Cun hong Lengcu segera menghembuskan napas panjang, katanya kemudian :

"Terima kasih langit, terima kasih bumi, cepat diperiksa jalan darah apa saja yang tertotok. kemudian cepat bebaskan."

Namun sebelum perkataan itu selesai diutarakan, mendadak terdengar seseorang menyambung nada dingin :

"Lengcu berdua tak usah repot-repot, aku Kho Beng telah menjaga keselamatannya"

"Haaahh?"

Kedua orang Lengcu itu bersama-sama menjerit kaget lalu secepat kilat membalikkan badannya.

Tentu saja bayangan tubuh Kho Beng, Beng Gi ciu serta siau wan segera muncul dihadapan mata kedua orang Lengcu tersebut, seketika itu juga paras muka kedua orang itu berubah hebat, tubunya ikut gemetar keras. sambil tertawa dingin, Kho Beng berkata lebih jauh :

"Malam ini sungguh kebetulan sekali, tak disangka aku bakal bersua dengan Lengcu berdua."

Cun hong Lengcu mengedipkan matanya berulang kali, tiba-tiba katanya pula sambil tersenyum,

"Kho kongcu, kami sendiripun tak menyangka kalau malam ini begini kebetulan. Tempo hari aku Cun hong Lengcu toh cukup baik melayanimu, mengapa kau bersikeras hendak meninggalkan kami?"

sebaliknya paras muka Li sian soat telah berubah menjadi pucat pias seperti mayat, mulutnya bungkam dalam seribu bahasa.
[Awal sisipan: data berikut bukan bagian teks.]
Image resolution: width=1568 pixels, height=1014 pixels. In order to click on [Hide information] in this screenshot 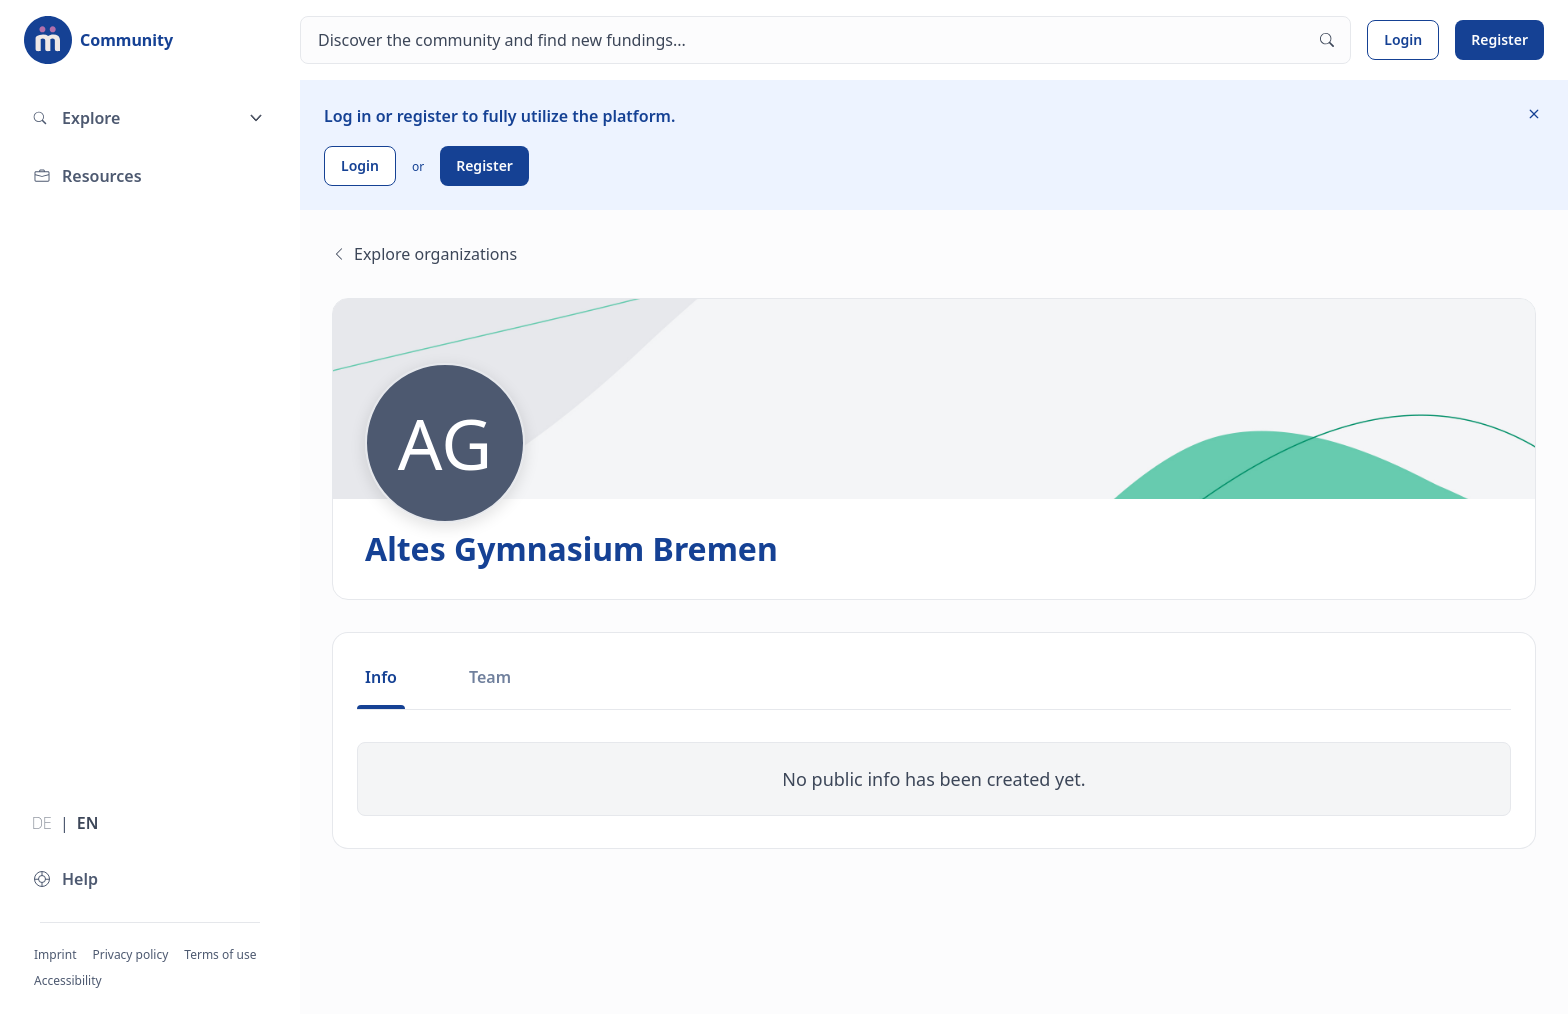 , I will do `click(1534, 114)`.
Kho Beng hanya tertawa dingin tanpa menjawab, pikirnya : "Siluman perempuan ini benar-benar tak tahu malu, entah apa

lagi yang hendak diucapkan olehnya?"

Tiba-tiba Cun hong Lengcu maju tiga langkah kedepan dengan langkah lemah gemulai, kembali katanya sambil tersenyum : "Kho kongcu, aku harus menyampaikan selamat kepadamu, kudengar ilmu silatmu telah mencapai tingkatan yang sempurna hingga ciangbunjin sucouw kami pun hampir bukan tandinganmu lagi"

"Hmmm, tajam benar pendengaranmu" dengus Kho Beng sinis. Cun hong Lengcu segera mengalihkan sorot matanya kewajah

Beng Gi ciu berdua, lalu tanyanya lagi. "Siapa sih kedua orang nona ini?"

Beng Gi ciu mendengus dingin, cepat dia melengos kearah lain.

Kho Beng segera berpikir sebentar, lalu katanya : "Memberitahukan kepadamu juga tak ada salahnya, dia adalah

keturunan keempat dari Kim ka sian, pemimpin tiga dewa, nona Beng beserta dayangnya siau wan." Buru-buru Cun hong memberi hormat.

"ooooh, sudah lama kudengar akan nama besarmu, beruntung sekali kami kakak beradik dua orang dapat bersua dengan keturunan tokoh termashur pada malam ini, nona Beng ilmu silatmu tentu amat tangguh dan terhitung jagoan lihai dari dunia persilatan?" Kho Beng tertawa dingin.

"Yang lain tak usah disinggung, cukup dengan mengandalkan ilmu jari Tong Kim cinya, biarpun kalian sudah kabur sejauh lima puluh kaki, ia masih mampu menciptakan berapa buah lubang luka ditubuh kalian."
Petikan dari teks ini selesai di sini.